Asposhasitgets point taken but this is still a thread where people are taking judgmental stands on the parenting of others when they have absolutely no experience or knowledge of the reality. I suspect that although I hate the term virtue signalling there is an element of some posters thinking they are standing up for these poor abandoned children in the face of their neglectful parents. I suggest they meet some of these children, they are perfectly able to stand up for themselves. In fact in my experience it is often why they are in U.K. boarding schools, having stood up for their choices in the face of parents who did not want them to go, even when they knew the local alternative was far from ideal. I nursed some of those stereotypes myself but having visited countless schools and been involved in the lives of pupils at a few I wouldn’t want to be the person trying to exercise their saviour complex on them.

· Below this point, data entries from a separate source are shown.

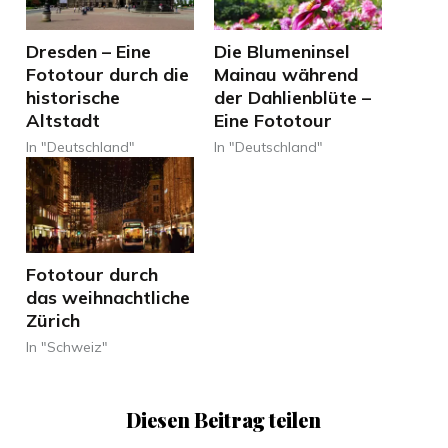
Dresden – Eine
Die Blumeninsel
Fototour durch die
Mainau während
historische
der Dahlienblüte –
Altstadt
Eine Fototour
In "Deutschland"
In "Deutschland"
Fototour durch
das weihnachtliche
Zürich
In "Schweiz"
Diesen Beitrag teilen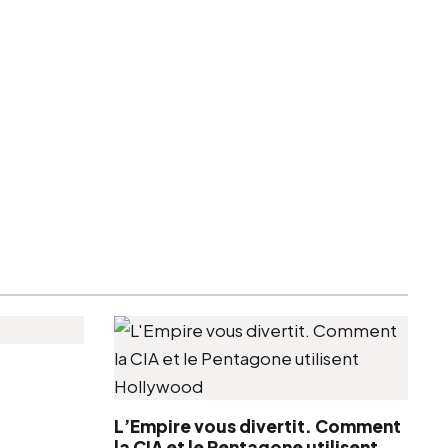
L’Empire vous divertit. Comment
la CIA et le Pentagone utilisent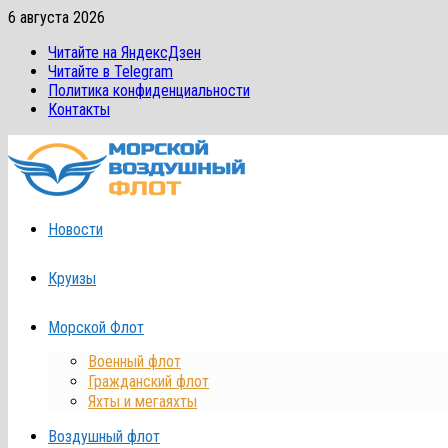
Перейти
6 августа 2026
к
Читайте на ЯндексДзен
содержимому
Читайте в Telegram
Политика конфиденциальности
Контакты
Новости
Круизы
Морской Флот
Военный флот
Гражданский флот
Яхты и мегаяхты
Воздушный флот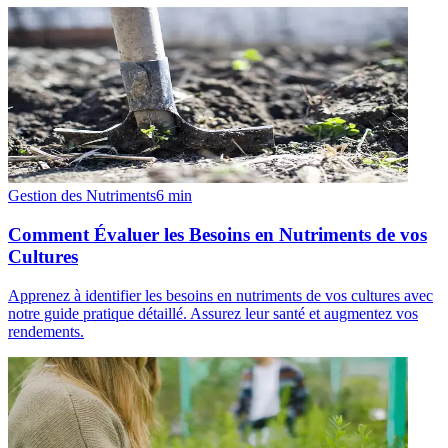
Gestion des Nutriments
6
min
Comment Évaluer les Besoins en Nutriments de vos
Cultures
Apprenez à identifier les besoins en nutriments de vos cultures avec
notre guide pratique détaillé. Assurez leur santé et augmentez vos
rendements.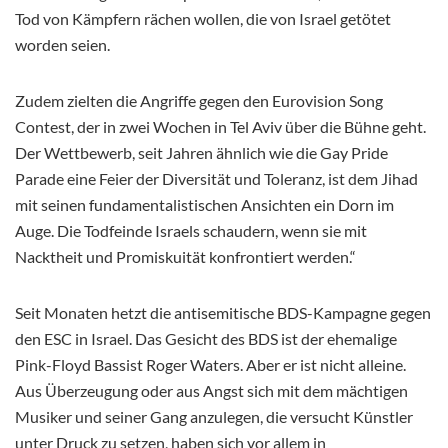
Tod von Kämpfern rächen wollen, die von Israel getötet
worden seien.
Zudem zielten die Angriffe gegen den Eurovision Song
Contest, der in zwei Wochen in Tel Aviv über die Bühne geht.
Der Wettbewerb, seit Jahren ähnlich wie die Gay Pride
Parade eine Feier der Diversität und Toleranz, ist dem Jihad
mit seinen fundamentalistischen Ansichten ein Dorn im
Auge. Die Todfeinde Israels schaudern, wenn sie mit
Nacktheit und Promiskuität konfrontiert werden.“
Seit Monaten hetzt die antisemitische BDS-Kampagne gegen
den ESC in Israel. Das Gesicht des BDS ist der ehemalige
Pink-Floyd Bassist Roger Waters. Aber er ist nicht alleine.
Aus Überzeugung oder aus Angst sich mit dem mächtigen
Musiker und seiner Gang anzulegen, die versucht Künstler
unter Druck zu setzen, haben sich vor allem in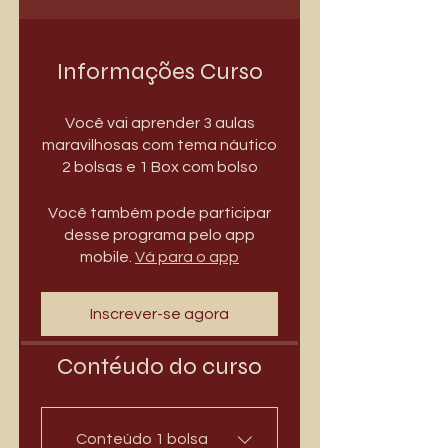
Informações Curso
Você vai aprender 3 aulas
maravilhosas com tema náutico
2 bolsas e 1 Box com bolso
Você também pode participar
desse programa pelo app
mobile.
Vá para o app
Inscrever-se agora
Contéudo do curso
Conteúdo 1 bolsa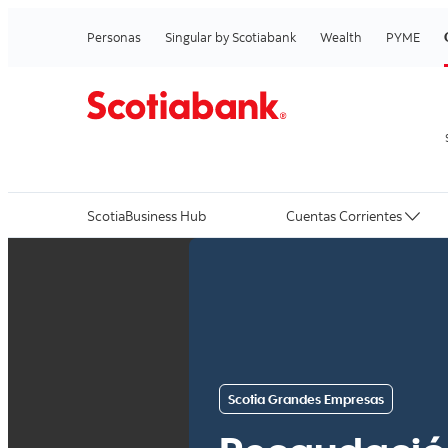
Personas
Singular by Scotiabank
Wealth
PYME
ScotiaBusiness Hub
Cuentas Corrientes
Scotia Grandes Empresas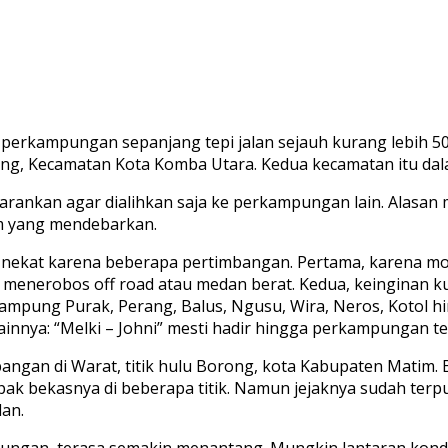
erkampungan sepanjang tepi jalan sejauh kurang lebih 50 
eng, Kecamatan Kota Komba Utara. Kedua kecamatan itu da
rankan agar dialihkan saja ke perkampungan lain. Alasan m
am yang mendebarkan.
p nekat karena beberapa pertimbangan. Pertama, karena m
menerobos off road atau medan berat. Kedua, keinginan ku
Kampung Purak, Perang, Balus, Ngusu, Wira, Neros, Kotol h
nnya: “Melki – Johni” mesti hadir hingga perkampungan ter
impangan di Warat, titik hulu Borong, kota Kabupaten Mati
ak bekasnya di beberapa titik. Namun jejaknya sudah terp
an.
gunungan, terasa semakin menantang. Mungkin lantaran kond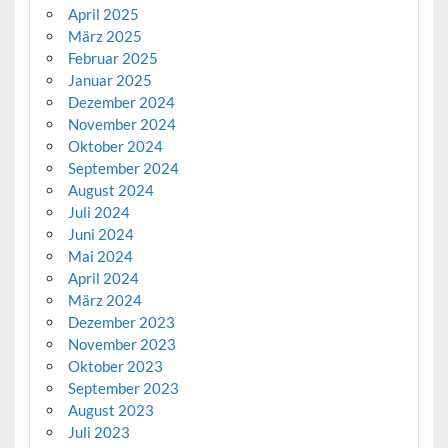
April 2025
März 2025
Februar 2025
Januar 2025
Dezember 2024
November 2024
Oktober 2024
September 2024
August 2024
Juli 2024
Juni 2024
Mai 2024
April 2024
März 2024
Dezember 2023
November 2023
Oktober 2023
September 2023
August 2023
Juli 2023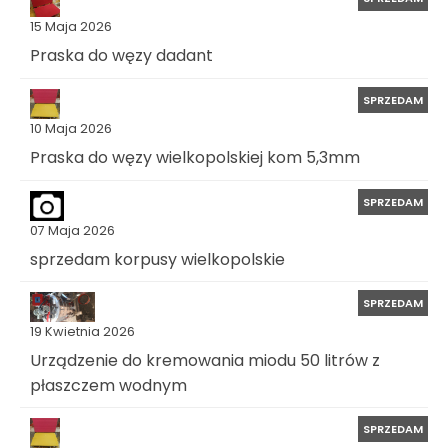
15 Maja 2026
Praska do węzy dadant
SPRZEDAM
10 Maja 2026
Praska do węzy wielkopolskiej kom 5,3mm
SPRZEDAM
07 Maja 2026
sprzedam korpusy wielkopolskie
SPRZEDAM
19 Kwietnia 2026
Urządzenie do kremowania miodu 50 litrów z
płaszczem wodnym
SPRZEDAM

I am commenting on China from not just experience but also academic knowledge that has undermined the judgements made from a western perspective. There are in particular very different cultural factors in the parenting of children from Confucian Societies and China in particular, choices are not just rooted in dissatisfaction with their education system but in what is regarded as important to prepare a child for success in life. The reason there is such cut throat competition to get to not just any Boarding School but certain ‘name’ schools and universities.

Enko · 02/05/2021 19:56

It’s not ‘too attached’ to want to be in the same household as your child. smile @Totalbeach

This totally depends on the situation and the child. Sometimes as a parent it is your job to find out what is best for your child and not do what you want because it is best for you.